Articles & Recipes

Chicken Soup with Tortellini

March 4, 2019

This is a comforting soup with a little more substance than a bare-bones chicken noodle soup.

Ingredients Makes 6 to 8 servings

8 cups ready-to-use chicken broth, divided 2 L

11⁄2 lbs boneless skinless chicken breasts or thighs 750 g

2 tbsp butter 30 mL
1 large onion, finely chopped 1
Salt and black pepper to taste
4 garlic cloves, minced 4
3 tbsp all-purpose flour 45 mL
1⁄2 tsp dried sage 2 mL
1⁄2 tsp dried rosemary 2 mL
1⁄4 tsp dried thyme 1 mL
1 tsp Sriracha (optional) 5 mL
8 oz fresh tortellini or ravioli (sausage- or cheese-filled) 250 g

2 cups slivered Swiss chard leaves 500 mL
Grated Parmesan cheese
Slivered fresh basil


  1. Pour 2 cups (500 mL) stock into a medium saucepan set over medium-high heat. Add chicken and bring to a simmer. Reduce heat to very low, partially cover and cook at a bare simmer for about 12 minutes or until breasts are no longer pink inside or juices run clear when thighs are pierced.
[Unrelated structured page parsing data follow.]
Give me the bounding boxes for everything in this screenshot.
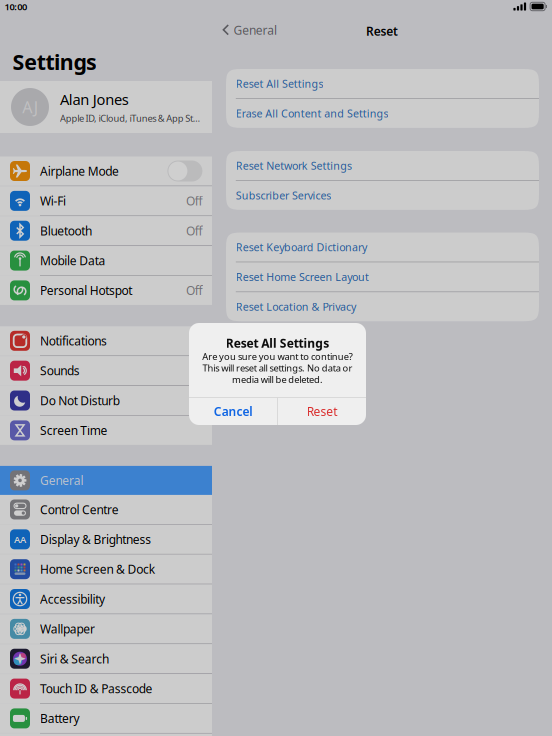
staticText: Bluetooth <box>40 223 92 239</box>
button[interactable]: Battery <box>0 704 212 733</box>
staticText: Siri & Search <box>40 651 109 667</box>
staticText: Notifications <box>40 333 107 349</box>
staticText: Apple ID, iCloud, iTunes & App St… <box>60 112 200 124</box>
button[interactable]: AA <box>0 525 212 554</box>
staticText: Sounds <box>40 363 80 379</box>
button[interactable]: Sounds <box>0 356 212 385</box>
staticText: Reset Keyboard Dictionary <box>236 240 367 254</box>
button[interactable]: Accessibility <box>0 584 212 614</box>
staticText: AJ <box>22 96 38 118</box>
staticText: Off <box>186 193 202 209</box>
staticText: 10:00 <box>4 0 27 13</box>
staticText: Touch ID & Passcode <box>40 681 152 696</box>
button[interactable]: Screen Time <box>0 416 212 445</box>
button[interactable]: Do Not Disturb <box>0 386 212 415</box>
staticText: Display & Brightness <box>40 531 151 547</box>
button[interactable]: Home Screen & Dock <box>0 555 212 584</box>
button[interactable]: General <box>221 19 291 41</box>
staticText: Control Centre <box>40 502 119 517</box>
button[interactable]: Personal Hotspot <box>0 276 212 305</box>
staticText: Home Screen & Dock <box>40 561 155 577</box>
staticText: Reset All Settings <box>236 76 323 91</box>
staticText: Off <box>186 223 202 239</box>
button[interactable]: Reset All Settings <box>226 69 539 98</box>
staticText: Off <box>186 282 202 298</box>
staticText: Do Not Disturb <box>40 393 120 408</box>
button[interactable]: Erase All Content and Settings <box>226 99 539 128</box>
staticText: Mobile Data <box>40 253 106 268</box>
button[interactable]: Cancel <box>189 398 277 425</box>
staticText: Subscriber Services <box>236 188 331 202</box>
button[interactable]: Subscriber Services <box>226 181 539 210</box>
staticText: Wallpaper <box>40 621 95 637</box>
button[interactable]: Reset Home Screen Layout <box>226 262 539 292</box>
button[interactable]: AJ <box>0 81 212 133</box>
staticText: Screen Time <box>40 422 108 438</box>
staticText: Airplane Mode <box>40 163 119 179</box>
staticText: Erase All Content and Settings <box>236 106 388 120</box>
button[interactable]: Reset Location & Privacy <box>226 292 539 321</box>
staticText: Reset <box>366 23 398 39</box>
button[interactable]: Notifications <box>0 326 212 355</box>
staticText: Are you sure you want to continue? <box>202 350 353 363</box>
staticText: This will reset all settings. No data or <box>202 362 353 374</box>
staticText: Cancel <box>214 403 252 419</box>
button[interactable]: Wallpaper <box>0 614 212 644</box>
button[interactable]: Siri & Search <box>0 644 212 673</box>
staticText: media will be deleted. <box>232 373 323 386</box>
staticText: Settings <box>12 48 97 76</box>
staticText: Alan Jones <box>60 90 129 109</box>
staticText: General <box>234 22 277 38</box>
staticText: Battery <box>40 710 80 726</box>
staticText: Accessibility <box>40 591 105 607</box>
button[interactable]: Bluetooth <box>0 216 212 245</box>
button[interactable]: Reset Network Settings <box>226 151 539 180</box>
staticText: Reset Location & Privacy <box>236 300 356 314</box>
staticText: Reset All Settings <box>226 335 329 351</box>
staticText: Reset Network Settings <box>236 158 352 173</box>
button[interactable]: Reset <box>278 398 366 425</box>
staticText: Personal Hotspot <box>40 282 132 298</box>
button[interactable]: General <box>0 466 212 495</box>
button[interactable]: Airplane Mode <box>0 156 212 186</box>
staticText: AA <box>14 533 26 546</box>
button[interactable]: Reset Keyboard Dictionary <box>226 232 539 262</box>
button[interactable]: Touch ID & Passcode <box>0 674 212 703</box>
button[interactable]: Control Centre <box>0 495 212 524</box>
button[interactable]: Mobile Data <box>0 246 212 275</box>
button[interactable]: Wi-Fi <box>0 186 212 215</box>
staticText: Reset Home Screen Layout <box>236 270 369 284</box>
staticText: General <box>40 472 84 488</box>
staticText: Reset <box>307 403 337 419</box>
staticText: Wi-Fi <box>40 193 66 209</box>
Transfer chicken to a plate and set cooking liquid aside. Let chicken cool, then cut in half across the grain and pull into large bite-size pieces.
  2. In a large saucepan, heat butter over medium heat. Add onion, salt and pepper; sauté for 5 to 10 minutes or until onion is softened and brown. Add garlic and flour; cook, stirring, for 2 minutes. Strain poaching liquid through a sieve into the saucepan. Stir in the remaining stock, sage, rosemary, thyme and Sriracha (if using); bring to a simmer. Reduce heat and simmer, stirring occasionally, for 30 minutes to combine the flavors.
  3. Increase heat and bring to a boil. Add tortellini, reduce heat and simmer for 3 minutes. Add chicken and chard; cook for 2 minutes or until heated through. Adjust seasoning with salt and pepper, if needed. Serve topped with Parmesan and basil.